**WHAT IS REQUIRED**
Take the entries below and reproduce exactly the portion that begins at the line containing "First Aid Training" and ends at the line containing "Download Brochure", keeping both ends, dropping pictures, and adding nothing else.

SUPPLIED DATA Block Start

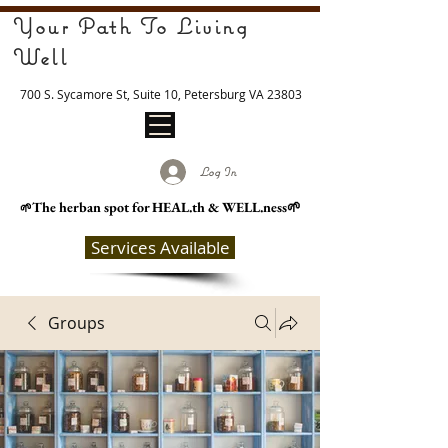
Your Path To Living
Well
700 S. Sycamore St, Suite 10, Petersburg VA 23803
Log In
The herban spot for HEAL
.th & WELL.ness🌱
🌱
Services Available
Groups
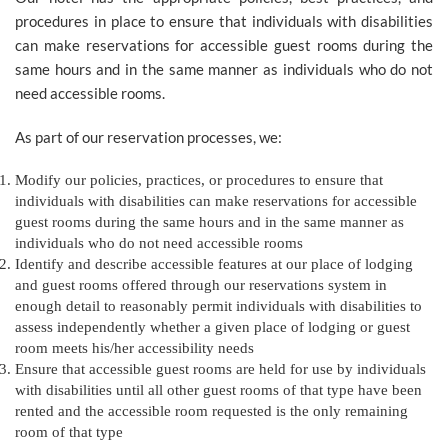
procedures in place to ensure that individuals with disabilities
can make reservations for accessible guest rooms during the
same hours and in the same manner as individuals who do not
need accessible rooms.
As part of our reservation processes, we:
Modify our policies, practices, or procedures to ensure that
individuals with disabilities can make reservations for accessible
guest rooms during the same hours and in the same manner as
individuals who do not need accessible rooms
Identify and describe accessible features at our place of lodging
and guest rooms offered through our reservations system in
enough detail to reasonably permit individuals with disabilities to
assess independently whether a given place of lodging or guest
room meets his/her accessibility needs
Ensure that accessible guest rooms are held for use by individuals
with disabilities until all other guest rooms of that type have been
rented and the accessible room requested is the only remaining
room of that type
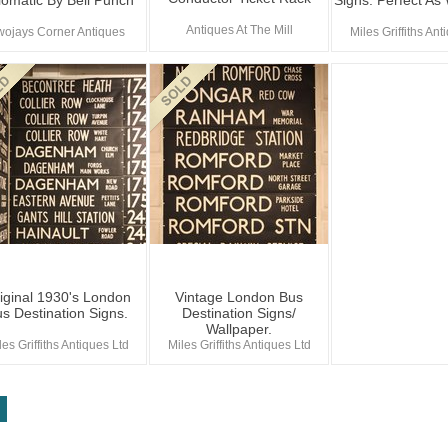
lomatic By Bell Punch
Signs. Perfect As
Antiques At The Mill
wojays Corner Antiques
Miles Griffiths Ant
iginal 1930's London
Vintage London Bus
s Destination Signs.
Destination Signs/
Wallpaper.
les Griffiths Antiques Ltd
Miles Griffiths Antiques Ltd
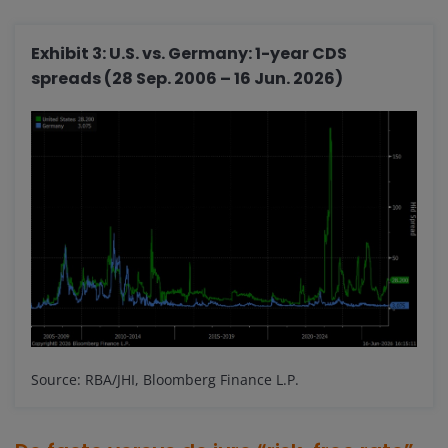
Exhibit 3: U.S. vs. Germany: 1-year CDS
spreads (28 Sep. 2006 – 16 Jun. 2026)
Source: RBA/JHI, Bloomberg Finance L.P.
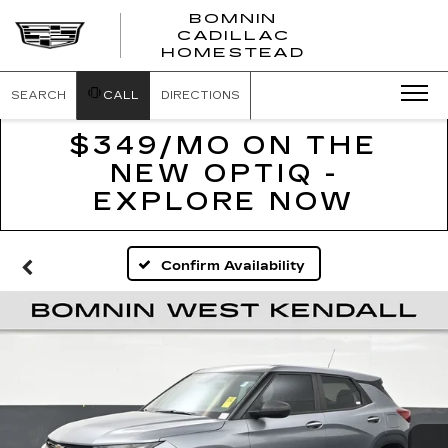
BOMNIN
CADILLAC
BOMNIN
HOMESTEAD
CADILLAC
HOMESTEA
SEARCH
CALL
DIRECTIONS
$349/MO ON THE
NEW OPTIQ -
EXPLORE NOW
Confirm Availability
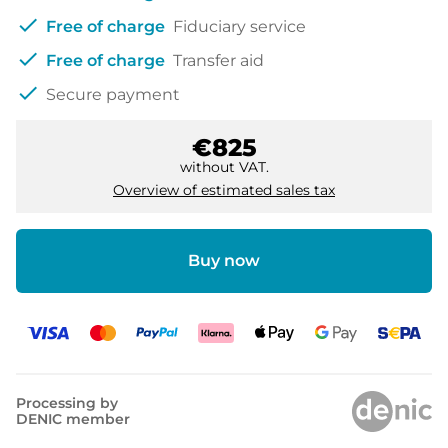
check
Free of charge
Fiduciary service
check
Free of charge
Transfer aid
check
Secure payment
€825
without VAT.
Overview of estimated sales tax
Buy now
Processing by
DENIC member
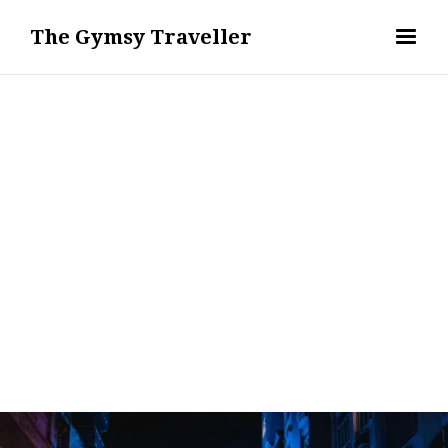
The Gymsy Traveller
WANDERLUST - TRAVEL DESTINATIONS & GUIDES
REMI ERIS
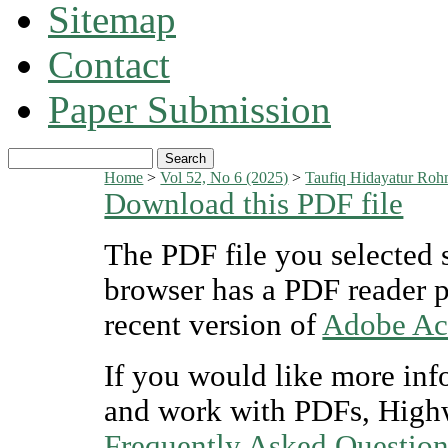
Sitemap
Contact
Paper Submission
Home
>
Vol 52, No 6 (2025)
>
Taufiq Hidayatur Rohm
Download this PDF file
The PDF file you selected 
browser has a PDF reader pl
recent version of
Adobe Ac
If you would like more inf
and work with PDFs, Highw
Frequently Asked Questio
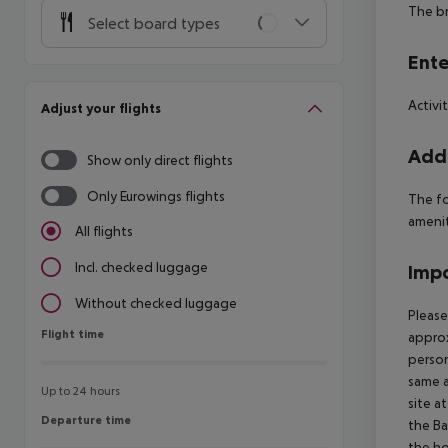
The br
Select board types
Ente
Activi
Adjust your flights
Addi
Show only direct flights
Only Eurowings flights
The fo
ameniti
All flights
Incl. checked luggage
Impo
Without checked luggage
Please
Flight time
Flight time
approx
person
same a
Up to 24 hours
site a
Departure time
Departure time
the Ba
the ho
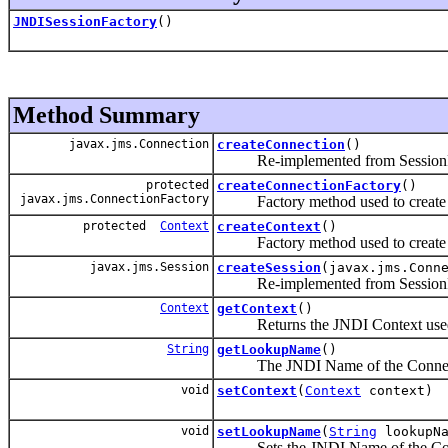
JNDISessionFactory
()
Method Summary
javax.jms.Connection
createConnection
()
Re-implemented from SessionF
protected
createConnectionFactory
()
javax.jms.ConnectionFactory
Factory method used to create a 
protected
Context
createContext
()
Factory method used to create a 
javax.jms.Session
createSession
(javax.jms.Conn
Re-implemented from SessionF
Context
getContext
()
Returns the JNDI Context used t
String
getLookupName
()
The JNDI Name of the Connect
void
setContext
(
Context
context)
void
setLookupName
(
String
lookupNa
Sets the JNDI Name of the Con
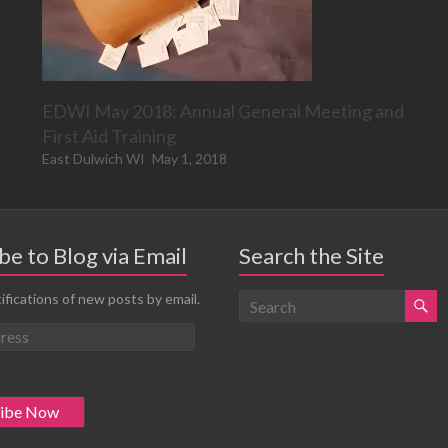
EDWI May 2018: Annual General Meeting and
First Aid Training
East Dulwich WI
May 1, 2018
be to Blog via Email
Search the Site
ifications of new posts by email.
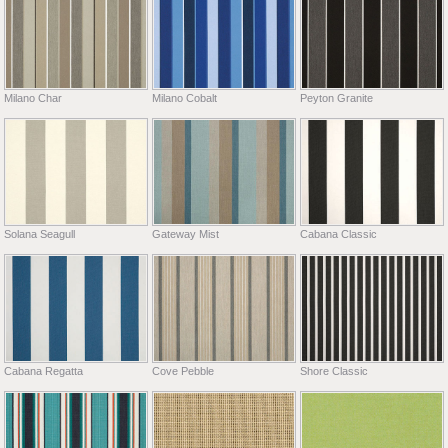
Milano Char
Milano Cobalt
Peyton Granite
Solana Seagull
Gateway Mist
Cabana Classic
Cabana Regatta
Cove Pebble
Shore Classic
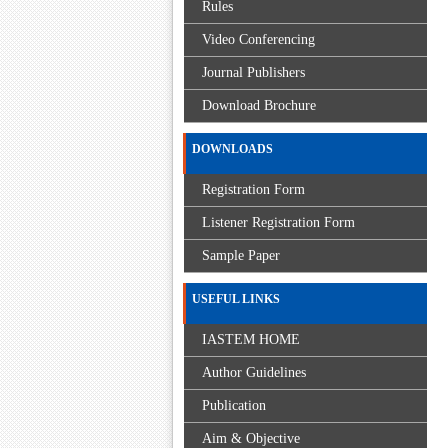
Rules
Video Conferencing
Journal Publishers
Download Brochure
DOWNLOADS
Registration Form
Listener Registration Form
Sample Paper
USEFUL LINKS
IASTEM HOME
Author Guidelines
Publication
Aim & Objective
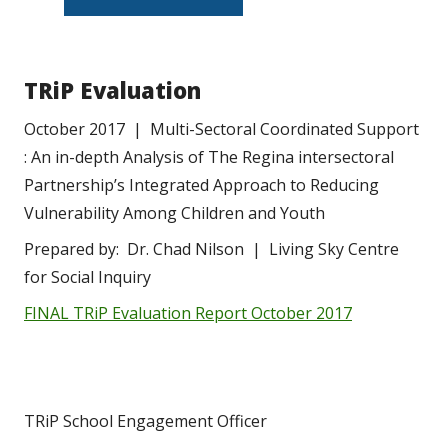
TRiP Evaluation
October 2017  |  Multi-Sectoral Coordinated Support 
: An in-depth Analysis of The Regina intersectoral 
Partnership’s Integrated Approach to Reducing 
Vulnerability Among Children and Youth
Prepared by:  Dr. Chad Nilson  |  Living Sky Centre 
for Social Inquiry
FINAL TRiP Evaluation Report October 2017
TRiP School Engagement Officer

SUPPLIED DATA Block End

**WRITTEN RESPONSE**
First Aid Training
East Dulwich WI
May 1, 2018
be to Blog via Email
Search the Site
ifications of new posts by email.
Milano Char
Milano Cobalt
Peyton Granite
Solana Seagull
Gateway Mist
Cabana Classic
Cabana Regatta
Cove Pebble
Shore Classic
Rules
Video Conferencing
Journal Publishers
Download Brochure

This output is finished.